I realize that some of us are vastly outnumbered by folks who think that Democrats should move to the right to accommodate the swing voter, whoever he may be. Many sins emanate from this strange dogma, not confined to discounting gay, black or women candidates in 2024, a willingness to soften demands so as to appeal to the swing voter, or a failure to defend marginalized Americans — as we saw play out during the budget ceiling negotiations last week.
In fact, most Democrats probably saw last week’s fight as a win for pragmatism and centrism. But I see their conclusion as a gross miscalculation.
Rather than being the party of ideas and principles, the Democratic Party is mainly, as Robert Reich once characterized it, a vast “fund-raising machine” that has lost its way if not its soul.
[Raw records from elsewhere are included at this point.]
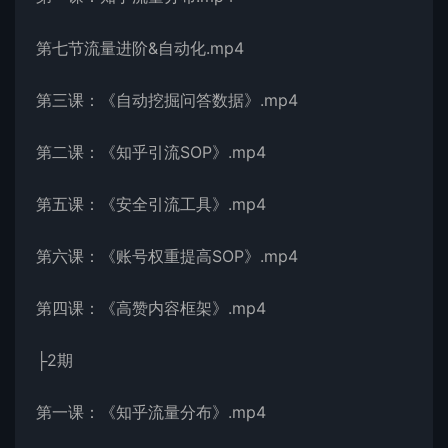
第七节流量进阶&自动化.mp4
第三课：《自动挖掘问答数据》.mp4
第二课：《知乎引流SOP》.mp4
第五课：《安全引流工具》.mp4
第六课：《账号权重提高SOP》.mp4
第四课：《高赞内容框架》.mp4
├2期
第一课：《知乎流量分布》.mp4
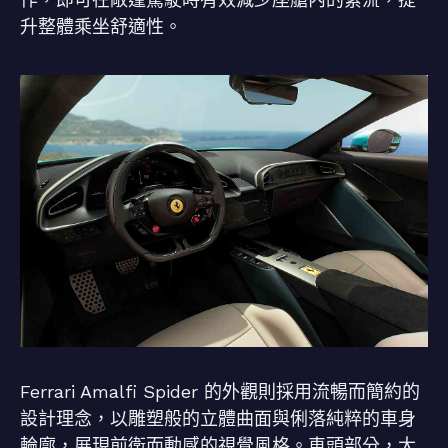
升整體乘坐舒適性。
Ferrari Amalfi Spider 的外觀則採用流暢而簡約的
設計理念，以雕塑般的立體曲面與俐落純粹的車身
輪廓，展現前衛而動感的視覺風格。車頭部分，大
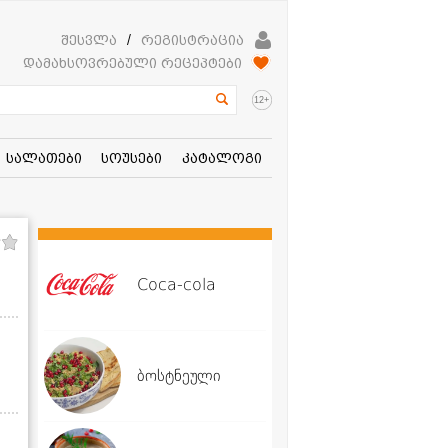
შესვლა
/
რეგისტრაცია
დამახსოვრებული რეცეპტები
+
12
სალათები
სოუსები
კატალოგი
Coca-cola
ბოსტნეული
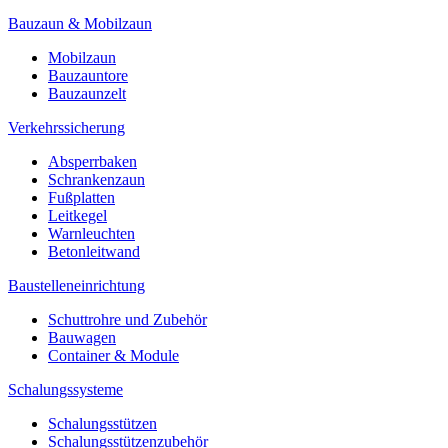
Bauzaun & Mobilzaun
Mobilzaun
Bauzauntore
Bauzaunzelt
Verkehrssicherung
Absperrbaken
Schrankenzaun
Fußplatten
Leitkegel
Warnleuchten
Betonleitwand
Baustelleneinrichtung
Schuttrohre und Zubehör
Bauwagen
Container & Module
Schalungssysteme
Schalungsstützen
Schalungsstützenzubehör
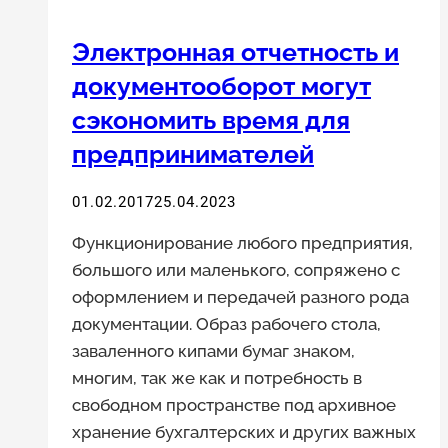
на
сайт
Электронная отчетность и
документооборот могут
сэкономить время для
предпринимателей
01.02.2017
25.04.2023
Функционирование любого предприятия,
большого или маленького, сопряжено с
оформлением и передачей разного рода
документации. Образ рабочего стола,
заваленного кипами бумаг знаком,
многим, так же как и потребность в
свободном пространстве под архивное
хранение бухгалтерских и других важных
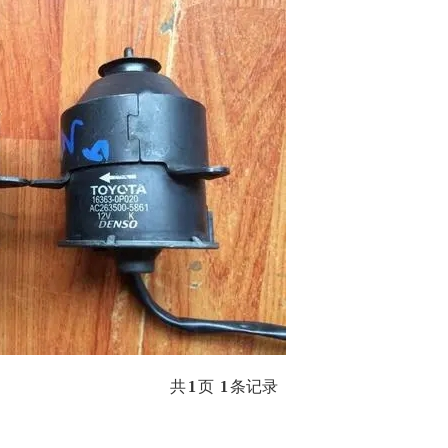
共
1
页
1
条记录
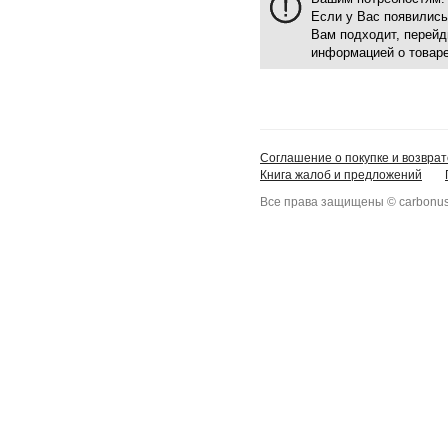
Если у Вас появились
Вам подходит, перейд
информацией о товаре
Соглашение о покупке и возврат
Книга жалоб и предложений
Все права защищены © carbonus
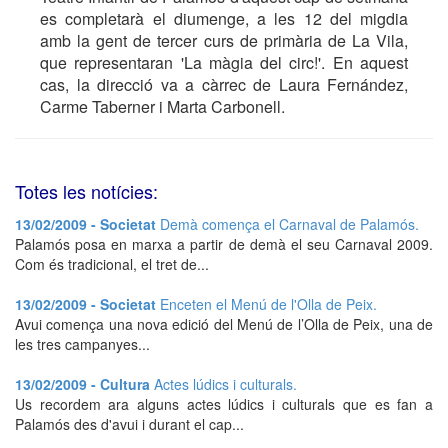
es completarà el diumenge, a les 12 del migdia
amb la gent de tercer curs de primària de La Vila,
que representaran 'La màgia del circ!'. En aquest
cas, la direcció va a càrrec de Laura Fernández,
Carme Taberner i Marta Carbonell.
Totes les notícies:
13/02/2009 - Societat
Demà comença el Carnaval de Palamós.
Palamós posa en marxa a partir de demà el seu Carnaval 2009.
Com és tradicional, el tret de...
13/02/2009 - Societat
Enceten el Menú de l'Olla de Peix.
Avui comença una nova edició del Menú de l’Olla de Peix, una de
les tres campanyes...
13/02/2009 - Cultura
Actes lúdics i culturals.
Us recordem ara alguns actes lúdics i culturals que es fan a
Palamós des d'avui i durant el cap...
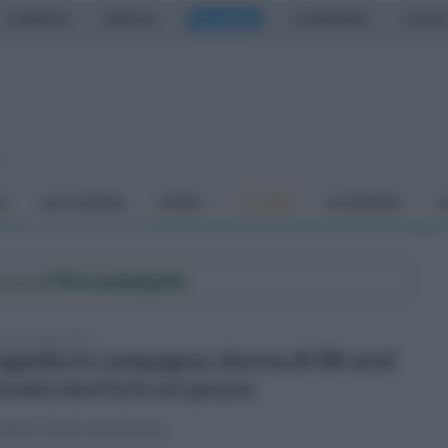
CASERTA
NAPOLI
SALERNO
CAMPANIA
ITALIA
o
À
DAI COMUNI
SPORT
CUCINA
ECONOMIA
C
une di
Roccadaspide
vedì 4 giugno 2026
agedia in campagna: donna di 88 anni
ovata morta in un pozzo
alma è stata sequestrata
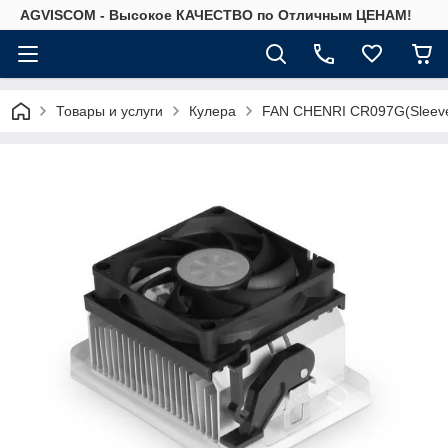
AGVISCOM - Высокое КАЧЕСТВО по Отличным ЦЕНАМ!
Товары и услуги
Кулера
FAN CHENRI CR097G(Sleev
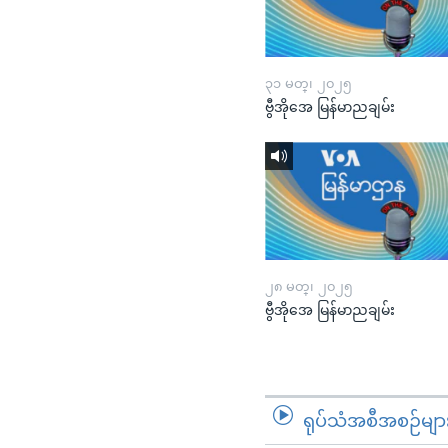
၃၁ မတ္၊ ၂၀၂၅
ဗွီအိုအေ မြန်မာညချမ်း
၂၈ မတ္၊ ၂၀၂၅
ဗွီအိုအေ မြန်မာညချမ်း
ရုပ်သံအစီအစဉ်မျာ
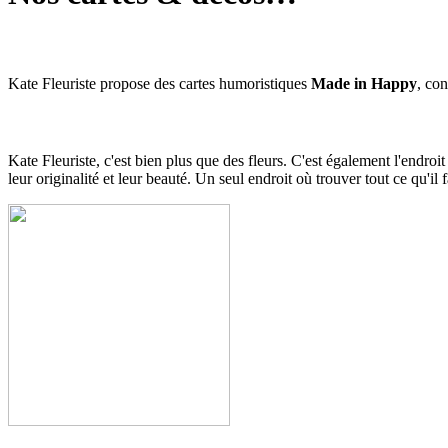
Kate Fleuriste propose des cartes humoristiques
Made in Happy
, con
Kate Fleuriste, c'est bien plus que des fleurs. C'est également l'endroi
leur originalité et leur beauté. Un seul endroit où trouver tout ce qu'il f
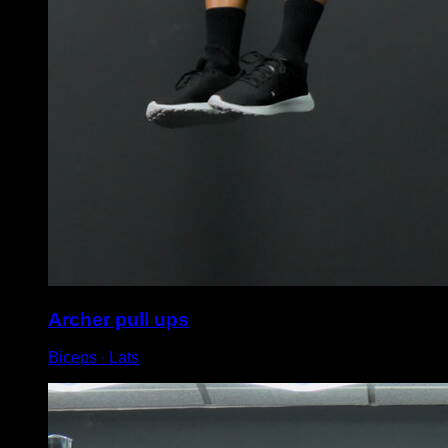
Archer pull ups
Biceps ∙ Lats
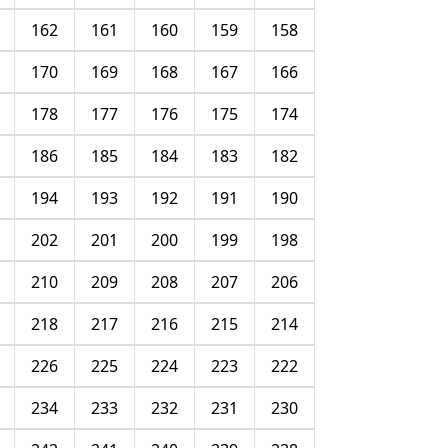
162
161
160
159
158
170
169
168
167
166
178
177
176
175
174
186
185
184
183
182
194
193
192
191
190
202
201
200
199
198
210
209
208
207
206
218
217
216
215
214
226
225
224
223
222
234
233
232
231
230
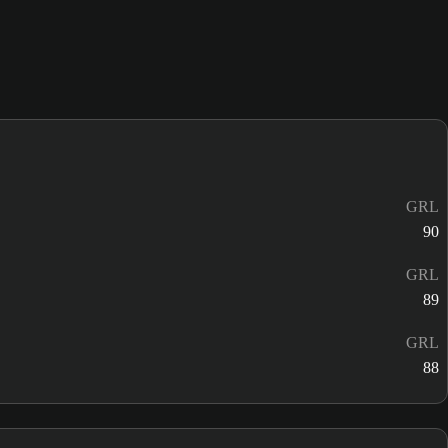
GRL
90
GRL
89
GRL
88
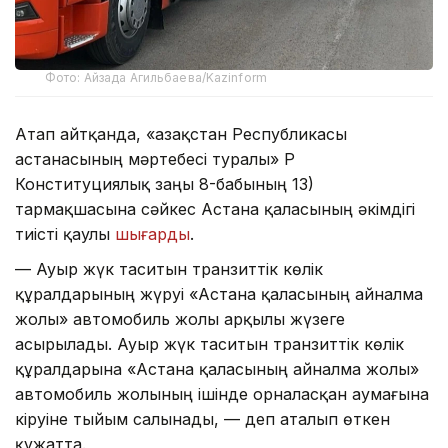
Фото: Айзада Агильбаева/Kazinform
Атап айтқанда, «Қазақстан Республикасы
астанасының мәртебесі туралы» ҚР
Конституциялық заңы 8-бабының 13)
тармақшасына сәйкес Астана қаласының әкімдігі
тиісті қаулы
шығарды
.
— Ауыр жүк таситын транзиттік көлік
құралдарының жүруі «Астана қаласының айналма
жолы» автомобиль жолы арқылы жүзеге
асырылады. Ауыр жүк таситын транзиттік көлік
құралдарына «Астана қаласының айналма жолы»
автомобиль жолының ішінде орналасқан аумағына
кіруіне тыйым салынады, — деп аталып өткен
құжатта.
The comedian Lewis Black once quipped that the Democratic Party is the party of “no ideas” while Republicans are the party of “bad ideas.” Black’s joke was only funny because it was true.
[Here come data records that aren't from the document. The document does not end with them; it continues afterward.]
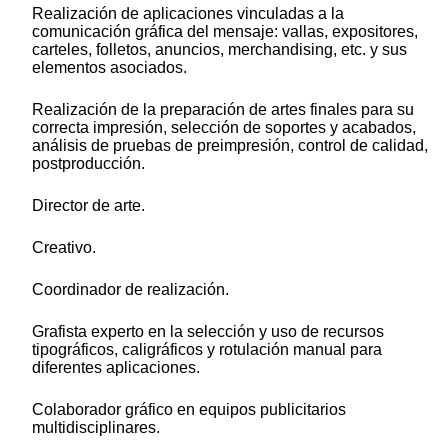
Realización de aplicaciones vinculadas a la
comunicación gráfica del mensaje: vallas, expositores,
carteles, folletos, anuncios, merchandising, etc. y sus
elementos asociados.
Realización de la preparación de artes finales para su
correcta impresión, selección de soportes y acabados,
análisis de pruebas de preimpresión, control de calidad,
postproducción.
Director de arte.
Creativo.
Coordinador de realización.
Grafista experto en la selección y uso de recursos
tipográficos, caligráficos y rotulación manual para
diferentes aplicaciones.
Colaborador gráfico en equipos publicitarios
multidisciplinares.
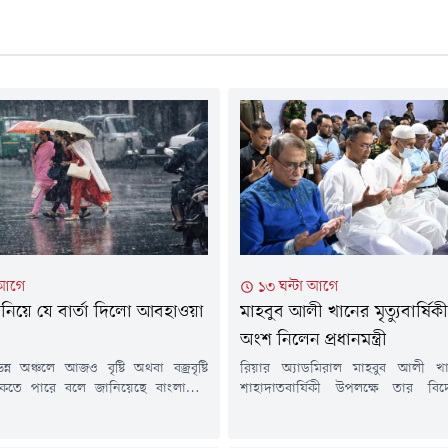
 আগে
১৩ ঘন্টা আগে
টি নিয়ে যে বার্তা দিলো আবহাওয়া
মাহবুব আলী খানের মৃত্যুবার্ষি
অংশ নিলেন প্রধানমন্ত্রী
্ন অঞ্চলে আজও বৃষ্টি অথবা বজ্রবৃষ্টি
রিয়ার অ্যাডমিরাল মাহবুব আলী 
াকতে পারে বলে জানিয়েছে বাংলাদেশ
শাহাদাতবার্ষিকী উপলক্ষে তার বিদ
ধিদপ্তর। সেই সাথে দেশের অধিকাংশ
মাগফেরাত কামনায় দোয়া মাহফিল
ালকা থেকে মাঝারি ধরনের বৃষ্টির
আলোচনা সভার আয়োজন করা হয়েছে।ব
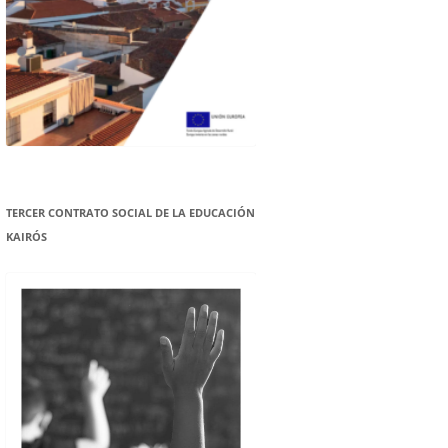
TERCER CONTRATO SOCIAL DE LA EDUCACIÓN
KAIRÓS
Unlike the GOP, which operates on an uncompromising and visceral level (and, it must be conceded, very successfully), Democrats operate like a house thermostat, adjusting a blast of cold here or a jet of hot air there to maintain some abstract perfect “middle” temperature that pleases no one. Ask your spouse if you don’t believe me.
A 2019 study by the Pew Research Center actually looked at this mythological being, the swing voter. It turns out that the 40% of voters who identify as so-called “independents” are not really all that independent. 13%, in fact, are pretty much reliable Republicans while 17% are fairly reliable Democrats. This leaves 7% — mostly young and male — who are politically unmoored.
This should be no great revelation in a polarized political landscape in which the “middle” has largely eroded. And yet it is an article of faith of centrist Democrats.
What’s especially significant, however, is that, of these 7% only a third actually vote, which reduces the actual percentage of “independents” to about 2.3% of the American electorate. Democrats might actually appeal to some of these disaffected young voters if they chose a progressive candidate under 70, but in the last election most of the Democratic Presidential candidates thought they could appeal to the unicorn by bashing the social safety net, going weak on abortion, or alienating minority voters by slamming “identity politics.” Last week the same Democratic centrists alienated minority voters even further, not to mention the left wing of the party.
Steve Phillips is the author of How We Win the Civil War and Brown is the New White. In the latter book he argues, and I agree with him, that it would be a much smarter move to woo reliable Black and Brown voters and progressives than a mythological creature. The numbers are simply better.
Rather than trying to lower themselves to GOP standards, Democrats ought to be doubling-down on issues that distinguish them from Republicans. And redoubling fierce opposition to the fascist train barreling down upon us. Instead, while the Democratic Party insists on poll-testing and calibrating a perfect room temperature, its right wing will likely flirt with RFK Jr. and then end up voting for a GOP candidate.
And — let’s not blame them when they do — some percentage of the Democratic left wing will end up voting for Cornel West out of disgust — a disgust borne out of the Democratic Party’s limp and vacillating policies and neglect. And because West will raise many of the festering issues that Democrats are simply too frightened to deal with.